Setelah menghabiskan beberapa tusuk sate dan bakso bakar, akhirnya perut Melodi berhenti berkontraksi. Waktunya untuk memakan dessert sebagai akhir dari makan siangnya. Dessert kali ini adalah buah-buahan. Mengingat sajian mereka kebanyakan mengandung lemak, sehingga mereka membutuhkan asupan air lebih banyak.

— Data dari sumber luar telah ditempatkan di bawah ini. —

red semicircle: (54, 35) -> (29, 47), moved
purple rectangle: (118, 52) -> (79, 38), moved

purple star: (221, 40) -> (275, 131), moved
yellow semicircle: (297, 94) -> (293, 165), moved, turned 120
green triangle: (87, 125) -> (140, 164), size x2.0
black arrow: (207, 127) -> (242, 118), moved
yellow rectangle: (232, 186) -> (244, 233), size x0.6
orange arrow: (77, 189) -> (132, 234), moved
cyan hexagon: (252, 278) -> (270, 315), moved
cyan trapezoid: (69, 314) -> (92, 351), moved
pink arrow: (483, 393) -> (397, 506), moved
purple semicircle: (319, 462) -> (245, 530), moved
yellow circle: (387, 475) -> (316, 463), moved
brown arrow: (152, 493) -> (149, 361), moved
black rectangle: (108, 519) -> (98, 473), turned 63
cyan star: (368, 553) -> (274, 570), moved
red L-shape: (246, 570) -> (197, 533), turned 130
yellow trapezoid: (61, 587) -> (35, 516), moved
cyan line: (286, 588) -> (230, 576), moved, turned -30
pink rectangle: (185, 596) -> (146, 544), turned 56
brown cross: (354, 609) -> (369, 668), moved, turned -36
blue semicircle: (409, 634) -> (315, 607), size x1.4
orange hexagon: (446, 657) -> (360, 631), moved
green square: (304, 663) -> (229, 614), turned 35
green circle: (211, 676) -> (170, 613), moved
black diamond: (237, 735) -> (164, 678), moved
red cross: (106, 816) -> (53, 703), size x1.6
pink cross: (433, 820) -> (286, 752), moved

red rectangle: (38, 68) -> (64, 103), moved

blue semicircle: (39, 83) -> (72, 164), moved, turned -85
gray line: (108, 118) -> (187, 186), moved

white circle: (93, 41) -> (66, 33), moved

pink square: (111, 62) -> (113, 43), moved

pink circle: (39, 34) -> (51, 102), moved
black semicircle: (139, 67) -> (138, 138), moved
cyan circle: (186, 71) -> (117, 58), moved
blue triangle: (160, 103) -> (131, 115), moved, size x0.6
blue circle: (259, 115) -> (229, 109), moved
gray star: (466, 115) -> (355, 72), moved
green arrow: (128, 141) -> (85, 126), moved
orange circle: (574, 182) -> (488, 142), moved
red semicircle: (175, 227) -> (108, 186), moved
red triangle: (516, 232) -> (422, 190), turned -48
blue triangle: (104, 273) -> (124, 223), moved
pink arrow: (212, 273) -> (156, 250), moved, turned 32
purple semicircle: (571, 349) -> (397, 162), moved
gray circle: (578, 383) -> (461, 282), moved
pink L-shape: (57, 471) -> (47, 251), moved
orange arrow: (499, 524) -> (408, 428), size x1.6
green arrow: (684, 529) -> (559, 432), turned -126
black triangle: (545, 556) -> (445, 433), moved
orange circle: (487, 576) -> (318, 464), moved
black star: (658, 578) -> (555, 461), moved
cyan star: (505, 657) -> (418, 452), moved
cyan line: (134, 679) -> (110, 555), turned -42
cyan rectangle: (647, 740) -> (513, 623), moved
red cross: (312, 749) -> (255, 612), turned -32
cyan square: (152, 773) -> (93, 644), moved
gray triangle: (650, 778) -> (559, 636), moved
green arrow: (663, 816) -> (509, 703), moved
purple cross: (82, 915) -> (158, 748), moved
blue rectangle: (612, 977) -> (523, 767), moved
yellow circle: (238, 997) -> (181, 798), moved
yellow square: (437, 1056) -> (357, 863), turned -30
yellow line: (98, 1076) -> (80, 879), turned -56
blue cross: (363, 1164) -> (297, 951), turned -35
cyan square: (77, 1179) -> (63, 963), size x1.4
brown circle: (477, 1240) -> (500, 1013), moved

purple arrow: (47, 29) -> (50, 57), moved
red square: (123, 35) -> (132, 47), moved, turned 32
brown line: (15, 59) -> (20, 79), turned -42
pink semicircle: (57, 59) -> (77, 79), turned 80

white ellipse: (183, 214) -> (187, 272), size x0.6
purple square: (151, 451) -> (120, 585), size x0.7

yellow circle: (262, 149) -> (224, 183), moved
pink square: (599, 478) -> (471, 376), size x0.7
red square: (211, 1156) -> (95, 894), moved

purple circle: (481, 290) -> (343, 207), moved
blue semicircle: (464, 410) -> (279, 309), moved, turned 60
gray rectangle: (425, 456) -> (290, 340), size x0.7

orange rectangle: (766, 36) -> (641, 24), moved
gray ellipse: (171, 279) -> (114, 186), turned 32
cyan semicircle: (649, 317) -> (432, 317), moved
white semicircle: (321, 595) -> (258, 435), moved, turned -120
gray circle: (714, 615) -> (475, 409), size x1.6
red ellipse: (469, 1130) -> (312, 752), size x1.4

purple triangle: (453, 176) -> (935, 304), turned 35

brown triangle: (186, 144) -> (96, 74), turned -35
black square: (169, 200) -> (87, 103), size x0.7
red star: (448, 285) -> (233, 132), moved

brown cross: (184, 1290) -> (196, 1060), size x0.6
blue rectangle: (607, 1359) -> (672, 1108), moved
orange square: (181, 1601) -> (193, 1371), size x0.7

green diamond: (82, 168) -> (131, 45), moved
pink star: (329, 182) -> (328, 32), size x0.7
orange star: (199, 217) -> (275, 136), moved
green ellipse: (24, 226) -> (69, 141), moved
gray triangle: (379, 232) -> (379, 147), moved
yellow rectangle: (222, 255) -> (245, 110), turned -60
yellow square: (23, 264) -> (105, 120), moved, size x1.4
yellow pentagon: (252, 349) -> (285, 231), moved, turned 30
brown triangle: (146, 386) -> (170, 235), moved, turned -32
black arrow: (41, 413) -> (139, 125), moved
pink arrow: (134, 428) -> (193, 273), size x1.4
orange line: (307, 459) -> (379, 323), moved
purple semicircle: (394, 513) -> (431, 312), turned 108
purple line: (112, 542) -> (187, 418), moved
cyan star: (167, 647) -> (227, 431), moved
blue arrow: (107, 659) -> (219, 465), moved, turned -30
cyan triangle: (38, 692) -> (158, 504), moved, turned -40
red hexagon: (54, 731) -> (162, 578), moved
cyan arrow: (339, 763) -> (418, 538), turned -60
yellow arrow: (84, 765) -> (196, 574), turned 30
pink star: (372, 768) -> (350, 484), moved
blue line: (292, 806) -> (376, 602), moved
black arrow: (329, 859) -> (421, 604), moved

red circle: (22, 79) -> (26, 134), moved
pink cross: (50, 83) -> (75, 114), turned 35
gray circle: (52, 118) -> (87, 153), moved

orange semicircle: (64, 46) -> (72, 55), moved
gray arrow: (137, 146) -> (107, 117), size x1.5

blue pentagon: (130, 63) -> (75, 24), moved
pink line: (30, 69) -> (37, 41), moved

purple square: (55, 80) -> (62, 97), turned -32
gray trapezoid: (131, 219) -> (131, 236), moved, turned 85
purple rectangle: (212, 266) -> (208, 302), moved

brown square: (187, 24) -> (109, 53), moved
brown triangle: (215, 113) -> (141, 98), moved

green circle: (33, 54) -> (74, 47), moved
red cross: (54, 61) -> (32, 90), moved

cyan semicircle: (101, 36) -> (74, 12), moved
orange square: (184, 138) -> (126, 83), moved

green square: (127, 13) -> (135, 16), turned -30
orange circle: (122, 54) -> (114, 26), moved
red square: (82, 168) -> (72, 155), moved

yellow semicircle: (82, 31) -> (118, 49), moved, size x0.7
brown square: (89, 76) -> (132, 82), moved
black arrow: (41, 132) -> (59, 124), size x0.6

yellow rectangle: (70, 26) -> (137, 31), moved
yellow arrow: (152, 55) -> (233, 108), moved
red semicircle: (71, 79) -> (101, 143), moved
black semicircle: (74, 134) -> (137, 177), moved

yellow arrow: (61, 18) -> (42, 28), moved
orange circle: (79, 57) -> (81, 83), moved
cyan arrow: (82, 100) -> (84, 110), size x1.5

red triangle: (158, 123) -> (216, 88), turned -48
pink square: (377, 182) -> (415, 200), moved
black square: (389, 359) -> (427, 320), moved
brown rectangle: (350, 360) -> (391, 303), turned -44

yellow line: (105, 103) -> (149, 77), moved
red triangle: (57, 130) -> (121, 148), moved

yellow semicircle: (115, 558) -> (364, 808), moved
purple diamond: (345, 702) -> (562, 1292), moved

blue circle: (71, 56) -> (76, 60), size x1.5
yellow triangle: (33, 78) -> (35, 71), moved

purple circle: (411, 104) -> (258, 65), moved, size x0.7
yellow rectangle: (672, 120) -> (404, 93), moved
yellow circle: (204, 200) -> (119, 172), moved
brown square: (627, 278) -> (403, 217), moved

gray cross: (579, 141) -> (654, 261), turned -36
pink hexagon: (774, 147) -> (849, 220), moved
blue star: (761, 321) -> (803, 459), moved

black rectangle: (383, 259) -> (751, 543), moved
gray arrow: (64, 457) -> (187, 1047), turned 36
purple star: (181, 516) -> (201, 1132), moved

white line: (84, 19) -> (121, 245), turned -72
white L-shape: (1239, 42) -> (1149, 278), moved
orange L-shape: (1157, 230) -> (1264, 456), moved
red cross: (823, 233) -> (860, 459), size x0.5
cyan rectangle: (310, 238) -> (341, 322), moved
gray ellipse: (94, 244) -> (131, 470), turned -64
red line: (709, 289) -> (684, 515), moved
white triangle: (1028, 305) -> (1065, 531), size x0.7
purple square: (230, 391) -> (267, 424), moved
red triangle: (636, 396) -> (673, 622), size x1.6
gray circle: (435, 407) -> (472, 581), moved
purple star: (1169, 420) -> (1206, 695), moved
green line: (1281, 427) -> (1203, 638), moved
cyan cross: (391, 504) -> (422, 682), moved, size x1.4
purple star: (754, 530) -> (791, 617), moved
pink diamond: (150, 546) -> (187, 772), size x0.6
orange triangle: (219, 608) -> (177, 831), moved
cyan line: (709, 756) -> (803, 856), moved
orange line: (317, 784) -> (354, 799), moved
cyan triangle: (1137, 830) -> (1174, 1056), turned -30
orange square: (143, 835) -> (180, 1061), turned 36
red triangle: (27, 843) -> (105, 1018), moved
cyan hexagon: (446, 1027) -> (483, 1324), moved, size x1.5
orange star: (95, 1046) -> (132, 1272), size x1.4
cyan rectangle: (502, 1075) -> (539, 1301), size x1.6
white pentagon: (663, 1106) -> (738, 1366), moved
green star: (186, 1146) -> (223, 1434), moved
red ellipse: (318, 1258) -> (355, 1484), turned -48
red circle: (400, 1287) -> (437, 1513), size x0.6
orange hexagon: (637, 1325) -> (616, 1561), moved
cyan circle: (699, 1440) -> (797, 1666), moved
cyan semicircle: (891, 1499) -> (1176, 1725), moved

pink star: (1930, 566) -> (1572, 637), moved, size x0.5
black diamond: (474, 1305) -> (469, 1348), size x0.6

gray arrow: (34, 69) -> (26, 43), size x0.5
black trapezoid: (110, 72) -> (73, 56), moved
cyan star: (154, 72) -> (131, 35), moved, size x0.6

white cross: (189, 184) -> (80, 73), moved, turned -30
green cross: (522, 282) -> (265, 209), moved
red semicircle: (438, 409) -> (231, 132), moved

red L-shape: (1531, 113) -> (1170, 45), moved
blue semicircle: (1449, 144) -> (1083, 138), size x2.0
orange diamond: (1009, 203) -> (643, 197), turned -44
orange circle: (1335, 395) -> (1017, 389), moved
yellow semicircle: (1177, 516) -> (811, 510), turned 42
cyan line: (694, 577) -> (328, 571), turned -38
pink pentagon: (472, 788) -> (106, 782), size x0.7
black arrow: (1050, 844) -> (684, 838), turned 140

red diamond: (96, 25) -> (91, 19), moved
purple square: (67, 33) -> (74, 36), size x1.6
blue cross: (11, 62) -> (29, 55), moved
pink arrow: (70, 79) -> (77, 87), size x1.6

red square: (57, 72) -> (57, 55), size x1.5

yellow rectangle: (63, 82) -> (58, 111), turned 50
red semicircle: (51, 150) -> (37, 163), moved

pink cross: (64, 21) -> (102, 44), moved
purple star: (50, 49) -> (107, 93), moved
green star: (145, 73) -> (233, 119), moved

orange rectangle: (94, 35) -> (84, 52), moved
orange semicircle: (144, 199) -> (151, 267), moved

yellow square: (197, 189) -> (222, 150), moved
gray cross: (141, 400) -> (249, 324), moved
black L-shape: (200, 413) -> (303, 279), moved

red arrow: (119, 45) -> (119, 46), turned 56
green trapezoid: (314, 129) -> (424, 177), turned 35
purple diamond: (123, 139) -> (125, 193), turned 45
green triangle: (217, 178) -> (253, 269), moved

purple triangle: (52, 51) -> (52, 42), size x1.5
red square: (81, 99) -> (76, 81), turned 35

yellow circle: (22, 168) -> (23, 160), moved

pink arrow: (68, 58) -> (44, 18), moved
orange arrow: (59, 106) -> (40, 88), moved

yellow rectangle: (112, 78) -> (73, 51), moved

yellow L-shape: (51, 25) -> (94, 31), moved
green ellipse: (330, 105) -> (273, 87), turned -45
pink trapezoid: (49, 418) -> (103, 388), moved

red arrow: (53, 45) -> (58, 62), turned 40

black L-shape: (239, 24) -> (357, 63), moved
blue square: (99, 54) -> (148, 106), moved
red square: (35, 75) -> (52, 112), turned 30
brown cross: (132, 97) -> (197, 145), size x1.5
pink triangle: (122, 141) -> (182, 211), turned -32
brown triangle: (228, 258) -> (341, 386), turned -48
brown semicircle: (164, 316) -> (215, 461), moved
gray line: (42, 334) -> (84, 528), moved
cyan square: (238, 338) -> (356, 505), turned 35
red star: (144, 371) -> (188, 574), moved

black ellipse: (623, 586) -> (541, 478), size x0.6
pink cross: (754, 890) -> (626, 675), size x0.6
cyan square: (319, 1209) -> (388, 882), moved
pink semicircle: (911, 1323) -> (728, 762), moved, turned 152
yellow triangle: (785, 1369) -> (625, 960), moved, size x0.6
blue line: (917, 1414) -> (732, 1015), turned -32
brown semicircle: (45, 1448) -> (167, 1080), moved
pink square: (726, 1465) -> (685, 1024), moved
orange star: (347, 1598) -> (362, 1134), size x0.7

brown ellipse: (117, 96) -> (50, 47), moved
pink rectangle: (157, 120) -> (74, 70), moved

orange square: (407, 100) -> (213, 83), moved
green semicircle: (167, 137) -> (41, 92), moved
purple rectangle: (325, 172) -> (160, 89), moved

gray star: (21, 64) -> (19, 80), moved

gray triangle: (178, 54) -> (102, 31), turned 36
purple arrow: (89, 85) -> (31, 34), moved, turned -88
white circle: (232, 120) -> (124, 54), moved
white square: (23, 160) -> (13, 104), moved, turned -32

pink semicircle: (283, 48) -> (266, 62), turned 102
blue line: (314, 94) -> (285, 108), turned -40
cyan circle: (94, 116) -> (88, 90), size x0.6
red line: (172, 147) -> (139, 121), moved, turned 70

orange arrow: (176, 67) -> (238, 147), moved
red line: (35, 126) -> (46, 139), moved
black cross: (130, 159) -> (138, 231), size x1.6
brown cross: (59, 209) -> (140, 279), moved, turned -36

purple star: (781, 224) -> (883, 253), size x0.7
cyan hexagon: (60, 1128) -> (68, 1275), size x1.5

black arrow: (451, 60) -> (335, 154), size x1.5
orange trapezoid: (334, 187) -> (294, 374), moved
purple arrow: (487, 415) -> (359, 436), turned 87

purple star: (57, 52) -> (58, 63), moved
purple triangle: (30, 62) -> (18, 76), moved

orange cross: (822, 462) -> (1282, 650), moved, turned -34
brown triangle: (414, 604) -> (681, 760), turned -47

Dari buah melon, semangka dan jeruk yang tersedia, Melodi memilih mengambil sepotong melon. Alasannya karena biji melon sudah dibersihkan pada saat dikupas. Sehingga Melodi tidak perlu repot lagi dalam memakannya. Entahlah, ia lebih menyukai hal simple dibandingkan rumit. Tetapi, memangnya ada yang menyukai hal rumit?
"Gimana kalau kita mengubah nama geng kita?" Seru Bianca.
"Waaah, jadi Bianca udah nerima kita jadi teman nih." Sahut Nisa.
"Tentu saja." Jawab Bianca.
"Ada usul?" Tanya Rendi kepada teman-temannya.
"Ah, otak gue ngggak sampai kesana." Gema menyerah.
"Huh, di otak lo kan cuma ada Mel. Makanya lo nggak bisa memikirkan nama yang cocok buat geng kita." Ledek Gara.
"G-Namica. Bagus nggak?" Kata Melodi dengan ragu.
"Diambil dari mana itu?" Tanya Nisa penasaran.
"Penggabungan nama kita."
"Baru aja gue mau bilang itu, udah keduluan Mel." Kata Gema.
"Huuuuh." Mereka spontan memukul Gema bersamaan.
Drrt. Drrrt. Ponsel Nisa berdering. Ada satu panggilan masuk di layar ponselnya. Nisa meminta izin kepada teman-temannya untuk mengangkat telepon tersebut. Kemudian, dia pergi menjauh.
"Iya bu? Ada apa?"
"Cepat pulang nak. Ibu punya kabar gembira untukmu."
"Kabar gembira? Apa itu bu?"
"Cepat pulang. Kamu akan mengetahuinya di panti."
"Baiklah."
__ADS_1
Nisa menutup telepon, lalu kembali ke tempat berkumpul. Nisa membisikkan sesuatu ke telinga Melodi. Mendengar itu, Melodi menganggukkan kepala seraya berkata, "Gue sama Nisa kayaknya harus pulang sekarang."
"Loh kenapa?" Tanya Bianca.
"Ada yang mau ibu omongin ke gue." Jawab Nisa.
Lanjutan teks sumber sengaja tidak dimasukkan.